T pro it 1.0
t-techIntroduction
T-PRO-IT-1.0 is a model from the Qwen 2.5 model family, designed for further fine-tuning rather than immediate deployment as a conversational assistant. Users are responsible for additional training and ensuring the model's responses meet ethical and safety standards, especially in industrial or commercial use cases.
Architecture
T-PRO-IT-1.0 builds upon continual pre-training and alignment techniques. It includes two stages of pre-training using a diverse dataset mix, followed by supervised fine-tuning and preference tuning to enhance its performance.
Training
- Pre-training Stage 1: Utilizes 100B tokens from diverse Russian and replayed English data, including Common Crawl, books, code, and proprietary datasets.
- Pre-training Stage 2: Consumes 40B tokens, combining instruction and pre-training data.
- Supervised Fine-Tuning (SFT): Involves 1B tokens of diverse instruction data.
- Preference Tuning: Further refines the model with 1B tokens to improve its helpfulness.

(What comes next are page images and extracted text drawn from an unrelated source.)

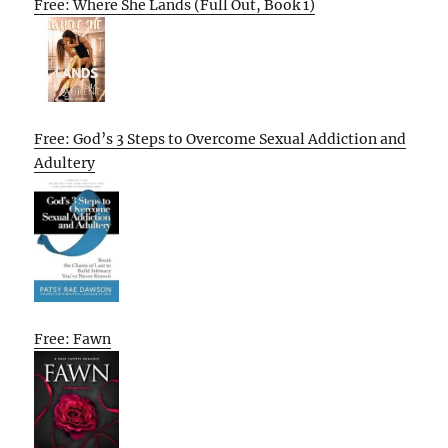
Free: Where She Lands (Full Out, Book 1)
Free: God’s 3 Steps to Overcome Sexual Addiction and
Adultery
Free: Fawn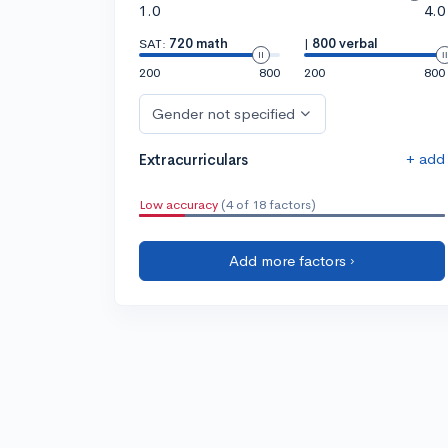
1.0
4.0
SAT:
720 math
|
800 verbal
200
800
200
800
Gender not specified
+ add
Extracurriculars
Low accuracy
(4 of 18 factors)
Add more factors ›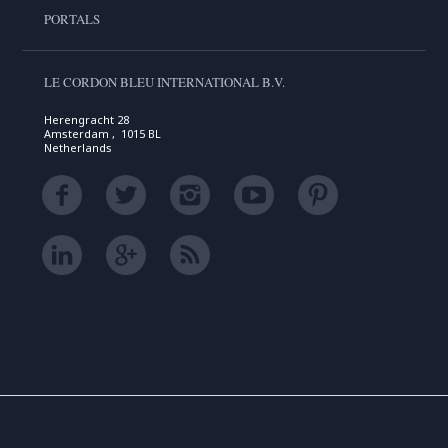
PORTALS
LE CORDON BLEU INTERNATIONAL B.V.
Herengracht 28
Amsterdam , 1015 BL
Netherlands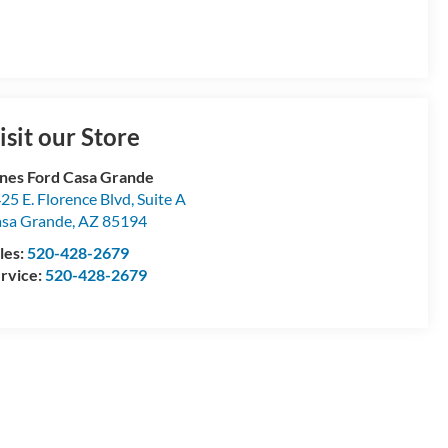
isit our Store
nes Ford Casa Grande
25 E. Florence Blvd, Suite A
sa Grande
,
AZ
85194
les:
520-428-2679
rvice:
520-428-2679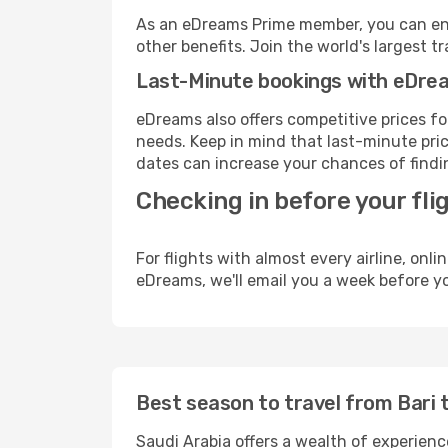
As an eDreams Prime member, you can enjo
other benefits. Join the world's larges
Last-Minute bookings with eDre
eDreams also offers competitive prices f
needs. Keep in mind that last-minute price
dates can increase your chances of findin
Checking in before your fli
For flights with almost every airline, on
eDreams, we'll email you a week before yo
Best season to travel from Bari 
Saudi Arabia offers a wealth of experience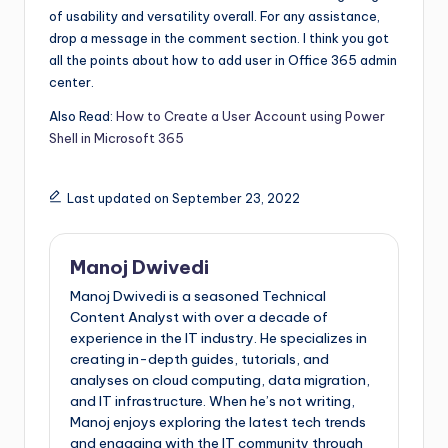
of usability and versatility overall. For any assistance,
drop a message in the comment section. I think you got
all the points about how to add user in Office 365 admin
center.
Also Read:
How to Create a User Account using Power
Shell in Microsoft 365
Last updated on September 23, 2022
Manoj Dwivedi
Manoj Dwivedi is a seasoned Technical
Content Analyst with over a decade of
experience in the IT industry. He specializes in
creating in-depth guides, tutorials, and
analyses on cloud computing, data migration,
and IT infrastructure. When he’s not writing,
Manoj enjoys exploring the latest tech trends
and engaging with the IT community through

Proprietary and open-source benchmarks evaluate T-PRO-IT-1.0 against models like GPT-4o and Llama-3.3-70B-Instruct, showcasing competitive performance.
Guide: Running Locally
-
Install the Transformers Library:
pip install transformers
-
Import Necessary Libraries:
from transformers import AutoTokenizer, AutoModelForCausalLM import torch
-
Load the Model and Tokenizer:
model_name = "t-tech/T-pro-it-1.0" tokenizer = AutoTokenizer.from_pretrained(model_name) model = AutoModelForCausalLM.from_pretrained(model_name, torch_dtype="auto", device_map="auto")
-
Generate Text:
- Define your prompt and use the model to generate responses.
-
Consider using Cloud GPUs:
- Services like AWS, GCP, or Azure offer cloud GPU instances to efficiently run the model.
License
T-PRO-IT-1.0 is provided under a license that places responsibility for ethical and safe use on the deployer. Ensure compliance with all applicable legal requirements when using the model.